Reasons Marijuana Legalization Seems to Be Failing - galaxyLogic
https://www.forbes.com/sites/mikeadams/2019/11/05/reasons-marijuana-legalization-seems-to-be-failing/#1a0dc53b7eba
======
hourislate
B.S and poorly researched. It's like Jeff Sessions wrote it.

>Well, just take a look to the north in Canada, where marijuana has been legal
nationwide for the past year. It’s >black market pot trade is still way
stronger than the legal sector.

>As a matter of fact, a recent report from the Associated Press indicates that
nearly 43 percent of the country’s pot >consumers continue to buy weed from
illegal sources. And doing away with the black market is the entire reason
that >Prime Minister Justin Trudeau set out to legalize weed in the first
place.

>Yep, that’s right, another massive fail.
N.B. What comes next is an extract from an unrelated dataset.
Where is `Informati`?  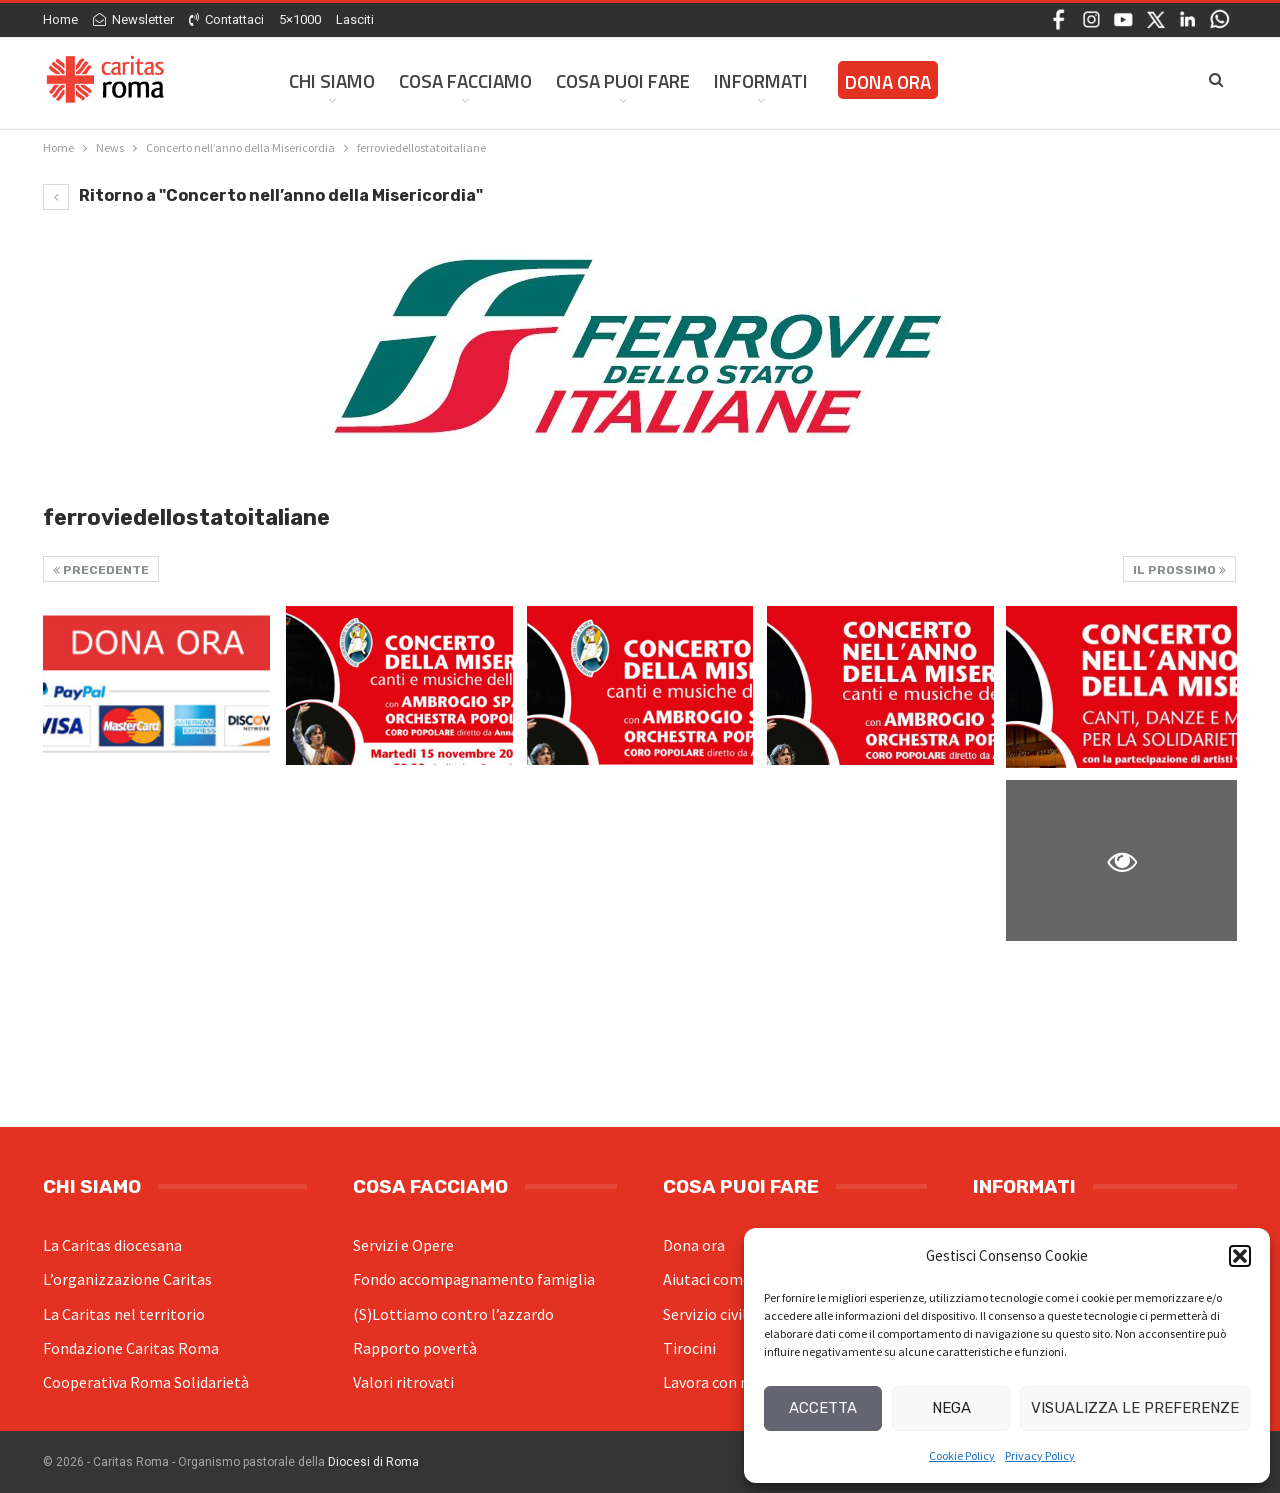
Informati is located at coordinates (761, 80).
Did they take into account massive shortages? The poor roll out of
dispensaries, what was it, 25 store fronts for the whole province of Ontario
(15 million people +). Folks would order and wait 4 weeks to get it. Poor
quality, high taxes, dry and stale product if any was even available. 3 times
the price for product that was shit.

California's problem is the bureaucracy which is feeding the black market.
Licensing, taxes, etc. Dispensaries can't even make any money because of the
cost of doing business.

Nothing like Guberment creating the problems and then trying to convince
everyone that it just isn't working. What a crock of shit.